Москва и Петербург в лапах у красных жидов, да пусть бы и всем остальным подавились, но Полесье, возможно, удастся отстоять — в это Телецкий, хоть и сознавая наивность чаяний, пока ещё верил. Пусть с помощью польских легионеров или немецкой армии, пусть ценой Гражданской войны, пусть собственной кровью (но, всё же, не жизнью) — но не допустить анархии. Телецкий старался подходить к делу разумно, с практической стороны — ему Ратмировичи нужны, потому что это его собственность, его капитал. Но есть и другой, тоскливый резон — имение богатое, хозяйство налажено, а пусти туда озверелое хамовьё, и что будет?
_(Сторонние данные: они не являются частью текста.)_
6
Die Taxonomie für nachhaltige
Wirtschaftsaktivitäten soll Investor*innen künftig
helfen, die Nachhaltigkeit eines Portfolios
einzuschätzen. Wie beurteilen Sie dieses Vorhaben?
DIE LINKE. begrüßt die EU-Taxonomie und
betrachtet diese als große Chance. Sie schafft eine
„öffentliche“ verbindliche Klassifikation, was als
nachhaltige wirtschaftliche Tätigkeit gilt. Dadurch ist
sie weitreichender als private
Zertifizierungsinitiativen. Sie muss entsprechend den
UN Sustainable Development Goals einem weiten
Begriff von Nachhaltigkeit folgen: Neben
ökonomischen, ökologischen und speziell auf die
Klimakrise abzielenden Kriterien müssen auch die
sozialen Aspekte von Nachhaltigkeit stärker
Что они, невежи, могут, кроме как разрушать? Ну, поделят и распашут землю, а остальное? Сады порубят и пожгут, всё осквернят и уничтожат. Красивый старый особняк, если не спалят, так разграбят. В лучшем случае, если не совсем запоганят, — устроят школу для своих сопливых выродков, а уж те усадьбу окончательно доконают. Не пойдёт имению на пользу ни польская, ни немецкая оккупация — все будут только грабить, но всё же это лучше, чем большевики…
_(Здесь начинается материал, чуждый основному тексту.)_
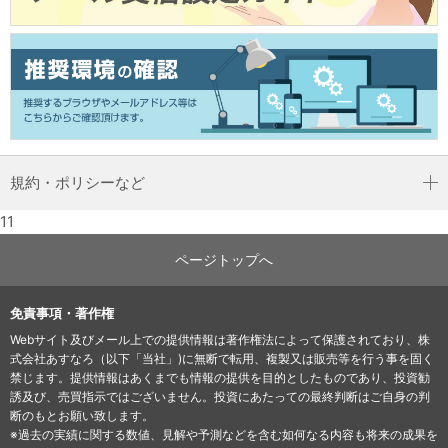
規約・ポリシーなど
11
ページトップへ
免責事項・著作権
Webサイト及びメール上での提供情報は著作権法によって保護されており、株
式会社あすなろ（以下「当社」)に無断で転用、複製又は販売等を行う事を固く
禁じます。提供情報はあくまでも情報の提供を目的としたものであり、投資勧
誘及び、売買指示ではございません。投資にあたっての最終判断はご自身の判
断のもとお願い致します。
※過去の実績に関する数値、見解や予測などを含む如何なる内容も将来の成果を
Так, ещё на что-то надеясь, Телецкий не хотел бросать своё опустевшее родовое гнездо. И с отдалённо похожим чувством Звонова бросать раньше времени тоже не хотел. Ведь и в Лёвушке, таком злом и ершистом, таком жарком и ласковом, было что-то до боли знакомое, родное, ускользающее навсегда, болезненное и прекрасное.
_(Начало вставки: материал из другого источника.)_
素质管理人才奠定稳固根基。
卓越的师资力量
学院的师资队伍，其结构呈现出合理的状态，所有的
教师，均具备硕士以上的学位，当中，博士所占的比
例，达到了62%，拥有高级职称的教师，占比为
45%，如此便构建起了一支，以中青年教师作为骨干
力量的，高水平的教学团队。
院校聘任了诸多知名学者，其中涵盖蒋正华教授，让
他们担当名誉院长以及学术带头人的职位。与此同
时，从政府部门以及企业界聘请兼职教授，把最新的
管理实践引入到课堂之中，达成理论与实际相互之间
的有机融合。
Болезненное, да. Родная усадьба не приносила Телецкому боли — лишь только досаду от перспективы её потерять. А Звонов тупым ножом пилил сердце именно тем, что был рядом. Проблема не в его безобразном поведении. В конце концов, Телецкий готов был хамское поведение терпеть (ведь было же, ради чего) и прощать. Он даже, пожалуй, мог бы прихватить Звонова с собой в Париж или Берлин — хотя бы в качестве багажа и развлечения на длинную дорогу. Хотя бы в надежде, что там, на иной земле, Лев перестанет выёживаться и, при должном воздействии, станет послушным и шёлковым. Определённо, тревожный сигнал — всё чаще Телецкий ловил себя на крамольной мысли: славно было бы не одному, а вдвоём, с верным другом, ведь из всех собачьих качеств верностью Лев обладал в полной мере. Тогда бы и ностальгия им нипочём, и две гитары за стеной жалобно заныли, и сам чёрт не брат — вместе было бы веселее мыкаться по бесприютному чужому миру…
Но подобный расклад возможен лишь при наличии обоюдной любви, иначе зачем затевать эдакую канитель? И как это ни странно, как ни удивительно, как ни смешно и ни прискорбно, в собственном сердце Телецкий мог её найти — пусть не саму любовь, но хотя бы задел для неё. Только бы Звонов перестал юродствовать, угомонился и начал вести себя как человек — так ведь и правда, почему бы нет? Какая красивая могла бы выйти история — с детства памятный напев, милый, это ты ли? Но увы.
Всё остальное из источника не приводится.